Lider naszej kadry w weekend miał z pewnością zmienny nastrój. W piątek zawiódł w kwalifikacjach. Kompletnie zawalił skok i jako jedyny z kadrowiczów nie awansował do sobotniego konkursu. W niedzielę skakał już znacznie lepiej. Najpierw zajął trzecie miejsce w kwalifikacjach, a następnie szóste w całym konkursie.

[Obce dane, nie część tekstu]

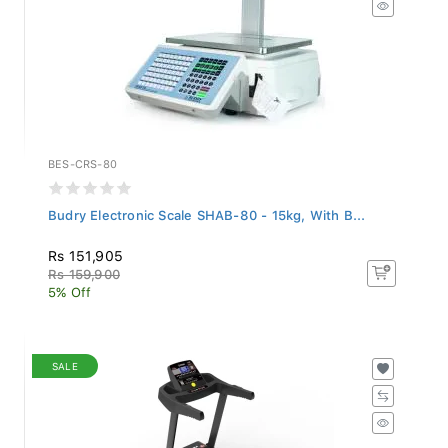
BES-CRS-80
Budry Electronic Scale SHAB-80 - 15kg, With B...
Rs 151,905
Rs 159,900
5% Off
SALE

– Po nieudanym występie posiedziałem sobie w hotelu, jakoś ten czas zleciał. W niedzielę to był fajny skok. Dosyć przyjemne emocje towarzyszyły mi podczas tego skoku. Miło było przelecieć się trochę dalej niż to ostatnio bywało – stwierdził Stoch dla skijumping.pl.
W Rosji kolejne punkty do klasyfikacji generalnej wywalczyli także Klemens Murańka, Stefan Hula, Dawid Kubacki, Piotr Żyła i Maciej Kot. Trzech ostatnich punktowało zarówno w sobotę, jak i niedzielę.
– Jeden zawodnik w "10", pięciu w "30" to jest to, czego oczekiwalibyśmy częściej. Chciałoby się, aby zawodnicy z drugiej dziesiątki przesunęli się jeszcze wyżej w lokatach, ale ten konkurs był bardzo trudny. Był jeszcze trudniejszy od konkursu sobotniego, gdzie wiatr miał jeszcze większy wpływ na to, jak zawodnicy odlatywali. Było widać nawet po tych najlepszych zawodnikach, że nie wszystkim się ta sztuka udała – powiedział dla skijumping.pl Kruczek.
W sobotę zwyciężył Niemiec Severin Freudn, a w niedzielę Słoweniec Peter Prevc. Za tydzień skoczkowie przeniosą się do Engelbergu. – Dosyć fajne to są zawody, miła atmosfera, już świąteczna, przychodzi dużo kibiców. Jak warunki będą równe dla wszystkich, nie będzie wiało, nie będzie deszczu ani śniegu to może być naprawdę dobry konkurs – zakończył Stoch.